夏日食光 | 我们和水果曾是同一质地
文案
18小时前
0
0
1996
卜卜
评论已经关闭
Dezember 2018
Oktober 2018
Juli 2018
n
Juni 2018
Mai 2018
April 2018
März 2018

----

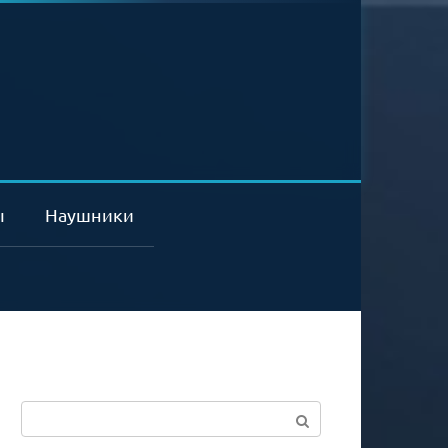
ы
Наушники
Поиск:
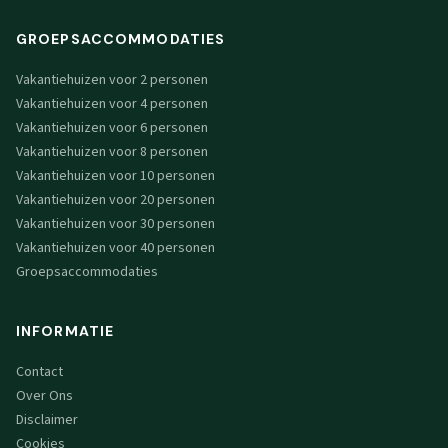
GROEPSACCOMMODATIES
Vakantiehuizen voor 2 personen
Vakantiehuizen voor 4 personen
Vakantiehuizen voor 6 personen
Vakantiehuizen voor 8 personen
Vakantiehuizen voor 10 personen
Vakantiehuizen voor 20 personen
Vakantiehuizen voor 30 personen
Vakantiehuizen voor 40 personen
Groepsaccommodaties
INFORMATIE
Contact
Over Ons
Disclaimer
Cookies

----

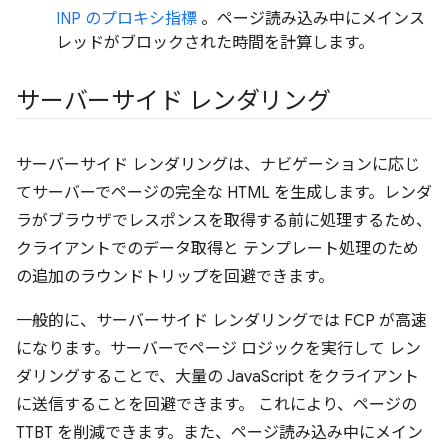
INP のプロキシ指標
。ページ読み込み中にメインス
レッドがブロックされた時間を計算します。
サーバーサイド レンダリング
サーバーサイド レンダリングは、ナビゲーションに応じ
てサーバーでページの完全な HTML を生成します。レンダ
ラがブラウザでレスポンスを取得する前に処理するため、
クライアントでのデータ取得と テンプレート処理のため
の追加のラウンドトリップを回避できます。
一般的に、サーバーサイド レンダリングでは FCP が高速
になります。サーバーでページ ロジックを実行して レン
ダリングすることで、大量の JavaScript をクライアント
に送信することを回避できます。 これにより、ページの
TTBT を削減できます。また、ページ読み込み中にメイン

----

▸ Assigned task
Show each line of the material where the word "サーバーサイド" occurs.

▸ Completed exercise
サーバーサイド レンダリング
サーバーサイド レンダリングは、ナビゲーションに応じ
一般的に、サーバーサイド レンダリングでは FCP が高速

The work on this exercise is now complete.